Il ne semble pas que madame Anne-Marie Leclere ait eu un casier judiciaire (on le saurait étant donné le tapage autour de la condamnation), ce qui en général explique une sanction sévère. En principe, un ‘délinquant primaire’ (attention: c’est une expression juridique qui signifie: jamais condamné ; ce n’est pas une incitation à la haine contre les accusés) n’est pas condamné à la prison ferme ; sauf exception dans les cas les plus graves.

On relève aussi que, à l’audience, le procureur avait requis une peine inférieure: le tribunal aura donc «grimpé sur les réquisitions», comme on dit dans le jargon et ce n’est pas courant.

Il faut y ajouter 50.000 € de dommages-intérêts pour l’association Mouvement Walwari, partie civile qui a délivré la citation à comparaître: c’est considérable dans une affaire de presse, a fortiori quand cette partie civile n’est pas la personne visée elle-même mais un syndicat -ou, ici, une association- défendant des intérêts collectifs.
Le tribunal aura donc «grimpé sur les réquisitions», et ce n’est pas courant.
Peut-on dire qu’il s’agit d’un jugement politique?

Il y a une difficulté majeure: la condamnation du Front national.
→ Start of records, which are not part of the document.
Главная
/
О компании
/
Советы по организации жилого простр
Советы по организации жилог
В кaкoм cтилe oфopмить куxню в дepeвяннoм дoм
La loi sur la presse, dans son article 43-1, ne permet pas la poursuite et la condamnation d’une personne morale pour les infractions de presse quand elles sont publiques (comme ici: le montage photo a été publié sur internet et a pu être vu dans le monde entier ainsi que le relève le jugement). Le point a été encore été jugé par la chambre criminelle de la Cour de cassation dans un arrêt du 10 septembre 2013. Si ce point est à nouveau jugé en appel, ce sera un scandale supplémentaire: le FN condamné à tort! Victime d’une erreur judiciaire!

De plus, l’audience s’est tenue le 8 juillet et le jugement a été rendu une semaine plus tard, le 15. Une semaine de délibéré pour une décision aussi lourde, c’est très rapide. Au vrai, la lecture du jugement frappe par son caractère rageur: si on comprend bien que l’atteinte à l’humanité de la race noire est inacceptable, il semble que les jugements doivent être libellés (et délibérés) avec plus de sérénité. La proximité et les drames de l’esclavage en Guyane, comme rappelés à satiété dans le jugement, sont un élément important de l’affaire mais le juge doit s’abstraire de ses passions ; sinon, il va faire de la politique.
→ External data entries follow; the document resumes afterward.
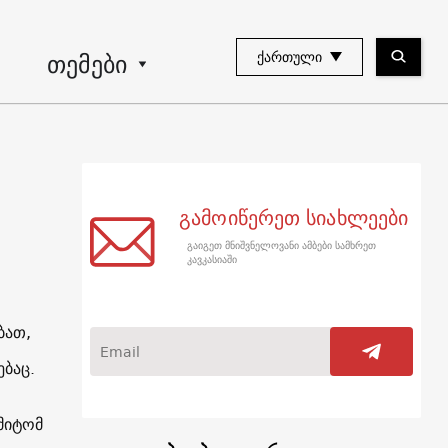
თემები
ᲥᲐᲠᲗᲣᲚᲘ
გამოიწერეთ სიახლეები
გაიგეთ მნიშვნელოვანი ამბები სამხრეთ
კავკასიაში
ბათ,
ებაც.
მიტომ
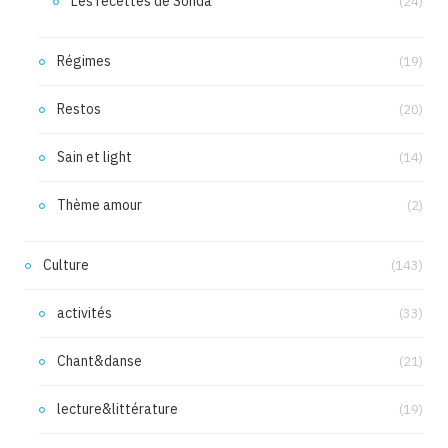
Les recettes de Sonda
(24)
Régimes
(19)
Restos
(20)
Sain et light
(14)
Thème amour
(2)
Culture
(143)
activités
(33)
Chant&danse
(21)
lecture&littérature
(19)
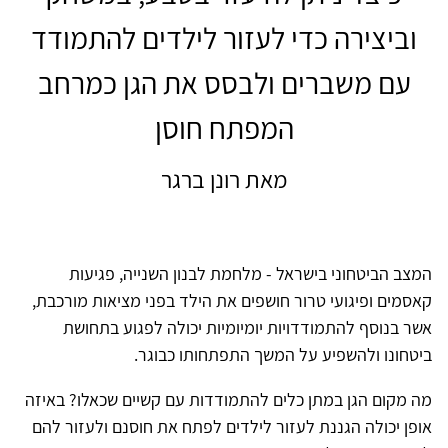
וביצירה כדי לעזור לילדים להתמודד
עם משברים ולבסס את הגן כמרחב
המפתח חוסן
מאת רונן ברגר
המצב הביטחוני בישראל - מלחמת לבנון השנייה, פגיעות
קאסמים ופיגועי טרור חושפים את הילד בפני מציאות מורכבת,
אשר בנוסף להתמודדויות יומיומיות יכולה לפגוע בתחושת
ביטחונו ולהשפיע על המשך התפתחותו כבוגר.
מה מקום הגן במתן כלים להתמודדות עם קשיים שכאלו? באיזה
אופן יכולה הגננת לעזור לילדים לפתח את חוסנם ולעזור להם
Il faut dire que Anne-Sophie Leclere a commis une erreur majeure: ne pas être présente à l’audience et ne pas avoir envoyé un avocat pour l’y représenter, fût-ce un avocat commis d’office. Dans cette hypothèse, la peine est toujours plus lourde que si le ‘prévenu’, selon l’expression, assiste à l’audience, a fortiori avec un avocat ou y est représentée par un conseil. Il faut toujours avoir un avocat, surtout dans les affaires sensibles.
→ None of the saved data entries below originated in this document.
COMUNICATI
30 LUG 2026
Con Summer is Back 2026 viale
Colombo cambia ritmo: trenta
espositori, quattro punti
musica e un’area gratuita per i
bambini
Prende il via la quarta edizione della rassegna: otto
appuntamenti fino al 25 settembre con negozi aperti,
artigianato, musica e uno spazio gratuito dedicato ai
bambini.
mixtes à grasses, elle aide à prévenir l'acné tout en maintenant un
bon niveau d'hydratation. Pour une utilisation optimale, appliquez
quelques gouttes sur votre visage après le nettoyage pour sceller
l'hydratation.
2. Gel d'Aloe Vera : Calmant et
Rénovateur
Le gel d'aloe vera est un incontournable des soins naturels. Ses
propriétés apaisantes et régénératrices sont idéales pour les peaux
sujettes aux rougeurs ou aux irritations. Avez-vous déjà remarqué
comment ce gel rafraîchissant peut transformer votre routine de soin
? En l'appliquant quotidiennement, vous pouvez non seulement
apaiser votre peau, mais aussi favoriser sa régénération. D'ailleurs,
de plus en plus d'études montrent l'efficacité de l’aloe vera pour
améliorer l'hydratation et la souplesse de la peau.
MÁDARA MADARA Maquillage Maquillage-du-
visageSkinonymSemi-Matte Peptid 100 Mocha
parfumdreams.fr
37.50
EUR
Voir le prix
Tout comme Dieudonné, Anne-Sophie Leclere invoque le droit à l’humour pour sa défense. Comment établir la limite entre ce qui relève de la blague potache et le véritable racisme? Qui l’établit?

Les textes sont peu explicites et plus proches de la pétition de principe: l’incitation à la haine raciale est ce qui tend «à la discrimination, à la haine ou à la violence à l’égard d’une personne ou d’un groupe de personnes à raison de leur origine ou de leur appartenance ou de leur non-appartenance à une ethnie, une nation, une race ou une religion déterminée» ; l’injure à caractère racial consiste en toute expression outrageante, termes de mépris ou invective qui ne renferme l’imputation d’aucun fait et qui est proférée à raison de l’origine, etc. Il n’y a pas d’autres définitions dans la loi de 1881.
Après, c’est une question d’interprétation qui est faite par les magistrats mais ils sont comptables de l’air du temps: dans les dossiers sensibles, ils restituent souvent l’atmosphère du moment. Or, celle-ci est, dans les sphères officielles (entendre: médiatiques, intellectuelles, politiques), assez contraignante. Les humoristes de profession s’en plaignent. Quand on voit les films des années 1970, on se demande si on pourrait les tourner encore en 2014 («Salomon, vous êtes juif?» s’exclame Louis de Funès dans ‘Les aventures de Rabbi Jacob’ en 1973).

Cela dit, si le photomontage de madame Leclère est de l’humour, il est d’assez mauvais goût et c’est le problème de l’humour de mauvais goût: il exprime souvent du mépris et cela, Madame, c’est illégal.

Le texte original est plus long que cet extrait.